> [WORK TO BE COMPLETED]:
Retype each entry below exactly. Do not carry any image over.

-=-=-=-=-

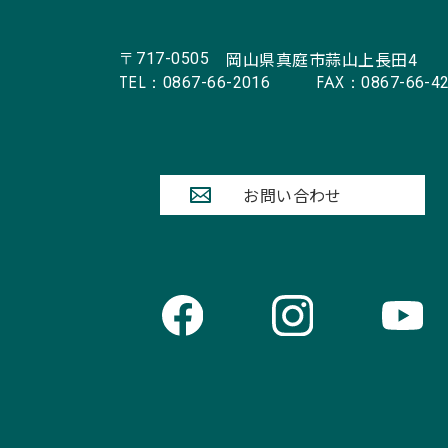
岡山県真庭市蒜山上長田4
〒717-0505
TEL：
FAX：
0867-66-2016
0867-66-4
お問い合わせ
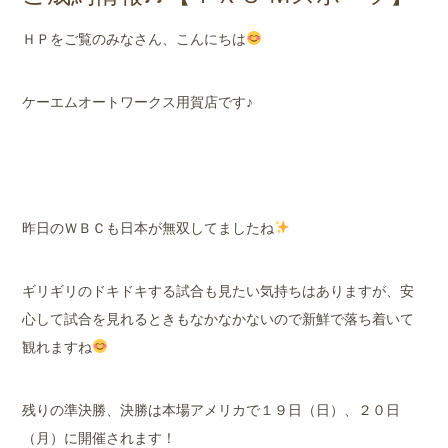
店舗案内
ＨＰをご覧のみなさん、こんにちは
会社概要
ケーエムオートワークス用賀店です♪
昨日のＷＢＣも日本が無双してましたね
ギリギリのドキドキする試合も見たい気持ちはありますが、安
心して試合を見れるときもなかなかないので新鮮で落ち着いて
観れますね
残りの準決勝、決勝は本場アメリカで１９日（日）、２０日
（月）に開催されます！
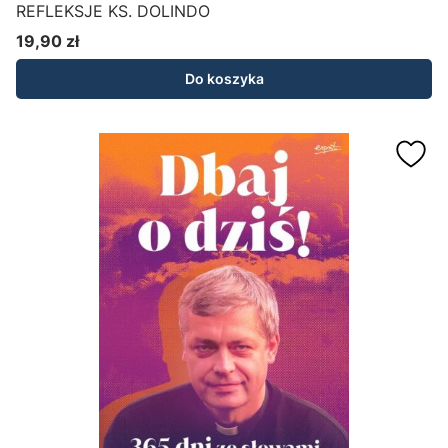
REFLEKSJE KS. DOLINDO
19,90 zł
Cena
Do koszyka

-=-=-=-=-

> [SOLVED PROBLEM]:
岡山県真庭市蒜山上長田4
〒717-0505
TEL：
FAX：
0867-66-2016
0867-66-4
お問い合わせ
店舗案内
ＨＰをご覧のみなさん、こんにちは
会社概要
ケーエムオートワークス用賀店です♪
昨日のＷＢＣも日本が無双してましたね
ギリギリのドキドキする試合も見たい気持ちはありますが、安
心して試合を見れるときもなかなかないので新鮮で落ち着いて
観れますね
残りの準決勝、決勝は本場アメリカで１９日（日）、２０日
（月）に開催されます！
REFLEKSJE KS. DOLINDO
19,90 zł
Cena
Do koszyka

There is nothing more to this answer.